Remember, he’s the guy that first published the model that said 2.2 million people will die — 500,000 if we engage in social distancing. But the first figure was 2.2 million if we didn’t do anything. His model has yet to be right, but everybody relied on it. Well, now this same guy says that the lockdowns ended up doing nothing, and that Sweden shows that every country would have had the same outcome whether they had locked down or not.

You got that?

BREAK TRANSCRIPT

RUSH: So, this epidemiologist, Neil Ferguson, says essentially that these lockdowns didn’t do anything. (paraphrased) “Sweden shows that every country would have had the same outcome without the lockdowns and social distancing.” He was asked why 4,000 people had died in Sweden instead of the 90,000 he had predicted. Oh, yeah. Oh, yeah.

This guy, Neil Ferguson’s predictions at the outset said 90,000 people in Sweden would die because they weren’t gonna lock down, and 4,000 people died. They asked him, “What happened?” He said, “Well, I think it’s an interesting question.” (snort) By the way, Sweden’s GDP, gross domestic product, has gone up during the crisis. He said, “It’s interesting that adopting a policy which is short of a full lockdown…

“I mean, they’ve closed secondary schools, universities.
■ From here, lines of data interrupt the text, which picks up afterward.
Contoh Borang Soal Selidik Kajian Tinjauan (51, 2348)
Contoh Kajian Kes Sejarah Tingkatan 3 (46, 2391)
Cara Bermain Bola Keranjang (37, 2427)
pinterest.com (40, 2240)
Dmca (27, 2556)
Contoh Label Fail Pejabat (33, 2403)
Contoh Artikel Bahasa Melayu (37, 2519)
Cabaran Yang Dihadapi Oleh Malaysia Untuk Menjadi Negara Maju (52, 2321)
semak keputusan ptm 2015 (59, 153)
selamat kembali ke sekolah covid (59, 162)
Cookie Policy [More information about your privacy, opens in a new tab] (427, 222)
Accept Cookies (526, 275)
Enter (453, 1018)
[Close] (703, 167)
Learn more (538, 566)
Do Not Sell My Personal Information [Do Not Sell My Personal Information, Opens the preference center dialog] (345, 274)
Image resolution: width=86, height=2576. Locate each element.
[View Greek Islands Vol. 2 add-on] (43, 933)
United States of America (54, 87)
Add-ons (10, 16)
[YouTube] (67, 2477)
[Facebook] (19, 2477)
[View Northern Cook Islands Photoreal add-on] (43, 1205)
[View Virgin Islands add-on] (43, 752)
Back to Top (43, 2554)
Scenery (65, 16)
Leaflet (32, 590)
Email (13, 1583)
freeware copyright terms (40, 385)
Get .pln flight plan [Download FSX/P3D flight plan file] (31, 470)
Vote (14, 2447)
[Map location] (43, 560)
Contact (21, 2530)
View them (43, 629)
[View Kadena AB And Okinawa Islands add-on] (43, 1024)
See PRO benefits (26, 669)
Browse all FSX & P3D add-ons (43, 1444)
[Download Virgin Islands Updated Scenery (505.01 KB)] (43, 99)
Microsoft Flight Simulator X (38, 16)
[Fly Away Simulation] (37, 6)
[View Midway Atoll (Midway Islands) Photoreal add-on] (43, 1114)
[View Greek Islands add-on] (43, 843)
There’s a significant amount of social distancing, but it’s not a full lockdown, and they’ve got quite a long way to the same effect.” He was speaking before a House of Lords’ Science and Technology Committee. The guy who said, “A half a million Britons could die,” said, “Well, it’s an interesting question.”

As well as fewer deaths, “Sweden’s GDP actually grew in the first quarter of 2020, suggesting that it might avoid the worst of the economic fallout from the crisis.” They didn’t lock down. They didn’t shut down. They didn’t close. They left it voluntary, essentially. They trusted people — and there were lies about that, by the way, throughout the period. “In Sweden, massive numbers of people are dying. Sweden’s experiment is failing!” All this stuff was out there; we were being bombarded with it.

Asked why 4,000 people had died in Sweden instead of 90,000, he said, “Well, I think that’s an interesting question.” Now, in 2009 (that’s 11 years ago) one of this clown’s models — Neil Ferguson, one of his models — predicted 65,000 people could die from the swine flu outbreak in the U.K. The final figure was below 500. So the question remains, “Why does this guy continually get cited? Why is he listened to?”

He’s never right about anything. It’s a classic in how all of these elites and all these establishment types are propped up by each other, even though they are incompetent, demonstrably wrong, left and right. Well, the reason is because the guy’s predictions serve a purpose. They help governments keep people in line. They help governments herd people into action that they otherwise wouldn’t take by scaring the heck out of ’em.